◆ **Work request**
Only those lines running from the start of the listing below through the line that holds "con un indicador de estado visual en la" are to be written out, exactly and in full.
--------------------------------
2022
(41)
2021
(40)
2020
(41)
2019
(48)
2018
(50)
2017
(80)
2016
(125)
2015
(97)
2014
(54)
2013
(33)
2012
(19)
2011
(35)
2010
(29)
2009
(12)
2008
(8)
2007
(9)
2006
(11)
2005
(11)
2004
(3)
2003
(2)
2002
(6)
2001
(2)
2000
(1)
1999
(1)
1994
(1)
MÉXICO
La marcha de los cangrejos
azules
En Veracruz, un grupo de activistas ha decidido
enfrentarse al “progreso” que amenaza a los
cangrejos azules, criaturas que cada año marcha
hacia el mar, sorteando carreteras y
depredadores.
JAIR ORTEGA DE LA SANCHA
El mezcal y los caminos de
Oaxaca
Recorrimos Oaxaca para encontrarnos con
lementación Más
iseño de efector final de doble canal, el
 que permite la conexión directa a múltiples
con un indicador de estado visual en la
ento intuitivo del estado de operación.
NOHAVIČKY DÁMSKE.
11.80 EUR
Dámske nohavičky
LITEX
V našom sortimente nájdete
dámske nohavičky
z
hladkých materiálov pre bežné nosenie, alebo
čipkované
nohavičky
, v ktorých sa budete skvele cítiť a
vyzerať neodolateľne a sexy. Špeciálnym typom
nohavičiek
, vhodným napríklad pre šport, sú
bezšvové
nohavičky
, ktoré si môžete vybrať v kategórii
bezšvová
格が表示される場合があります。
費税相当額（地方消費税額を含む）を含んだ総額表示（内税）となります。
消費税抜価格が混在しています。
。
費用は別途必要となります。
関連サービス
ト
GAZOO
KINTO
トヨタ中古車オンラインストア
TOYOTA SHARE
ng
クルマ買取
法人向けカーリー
--------------------------------
◆ **Output for this task**
2022
(41)
2021
(40)
2020
(41)
2019
(48)
2018
(50)
2017
(80)
2016
(125)
2015
(97)
2014
(54)
2013
(33)
2012
(19)
2011
(35)
2010
(29)
2009
(12)
2008
(8)
2007
(9)
2006
(11)
2005
(11)
2004
(3)
2003
(2)
2002
(6)
2001
(2)
2000
(1)
1999
(1)
1994
(1)
MÉXICO
La marcha de los cangrejos
azules
En Veracruz, un grupo de activistas ha decidido
enfrentarse al “progreso” que amenaza a los
cangrejos azules, criaturas que cada año marcha
hacia el mar, sorteando carreteras y
depredadores.
JAIR ORTEGA DE LA SANCHA
El mezcal y los caminos de
Oaxaca
Recorrimos Oaxaca para encontrarnos con
lementación Más
iseño de efector final de doble canal, el
 que permite la conexión directa a múltiples
con un indicador de estado visual en la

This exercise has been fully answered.